FDiHearing the cacophony of noises in India’s ‘temple of democracy’ last week on FDI (Foreign Direct Investment) in multibrand retail, one couldn’t help conclude that FDI is back again to haunt us. I am referring to the “Famous Desi Insecurity” among the ‘pujaris’ of the parliament temple.  In the annals of Independent India, this FDI has a long history and raises its head with alarming frequency!

  • 1988:  The topic for a group discussion in a B-School where I went for admission was “Is computerization a boon or bane for modern India?”  Today it looks like such an obvious topic to have any discussion about or have any debate at all – with computing being omnipresent on the ground, on the move and even in the Cloud! However, those days the case for computers had not been wrested. Trade Unions in many establishments across the country were up in arms against computerization which was supposed to leave millions jobless. The “INTEL” inside a PC will leak our country’s secrets and is a threat to our sovereignty was even one of the naïve apprehensions, I remember.  3 decades hence, as I create this piece in my laptop, if I attempt to explain what actually the consequence of computerization is, I will be only accused of stating the obvious.
  • 1991: The year in which liberalization and reforms were undertaken by the Government when the country was in the brink of an economic collapse. The Naysayers that time accused the Govt. of
    • walking into the trap laid by the IMF,
    • attempting to kill the domestic industry by de-licensing, by cutting import duty, by bringing goods under an “Open General license regime”,…,,…

         Nothing of that sort happened and on the contrary, India graduated from a   much contended ‘Hindu rate of Growth’ of 3 % on an average in the previous 2 decades to average ‘Indian rate of Growth of 7.5% in the next 2 decades.  We became part of the famous BRIC story that was being built globally.
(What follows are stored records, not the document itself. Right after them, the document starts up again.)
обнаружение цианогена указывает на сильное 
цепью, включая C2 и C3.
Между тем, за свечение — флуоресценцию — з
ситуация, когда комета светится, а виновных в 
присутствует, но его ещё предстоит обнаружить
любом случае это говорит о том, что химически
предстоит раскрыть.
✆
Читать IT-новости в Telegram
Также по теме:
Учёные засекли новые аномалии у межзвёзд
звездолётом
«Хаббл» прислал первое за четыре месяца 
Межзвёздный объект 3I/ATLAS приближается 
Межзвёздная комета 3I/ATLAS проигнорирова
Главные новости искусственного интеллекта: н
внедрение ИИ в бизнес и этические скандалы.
  • 2001 : All around the country there was a symphony of voices about the threat of domestic manufacturing industry getting wiped out in several sectors including many small scale industries like Locks, Toys,. The government was about to remove the Quantitative Restrictions for imports across many sectors as per WTO.   The Quantitative Restrictions were hitherto acting as a protection to the flurry of imported goods except in “Burma Bazaars”.  The local manufacturing of FMCG (Fast moving consumer goods) will face a slow and steady death as the Indian consumer will be bombarded with imported “Charlies” and “Camays” – was the war cry.  10 years hence, has the local mfg. industry been wiped out?  Has the imported Camay overtaken the local Cinthol? The answer is Yes and No.  In small-scale sectors like lock manufacturing,.. due to no investments in technology, the units have been facing a serious lock out. (Eg: Lock mfrs. in Aligarh). The Chinese locks today protect most households. However in sectors where mfrs. have looked at ‘opening up’ as an opportunity rather than a threat, have upgraded their works, have got into strategic collaborations, got in investments and have eventually flourished.  Camay is produced in India now by a Contract mfr. for P&G.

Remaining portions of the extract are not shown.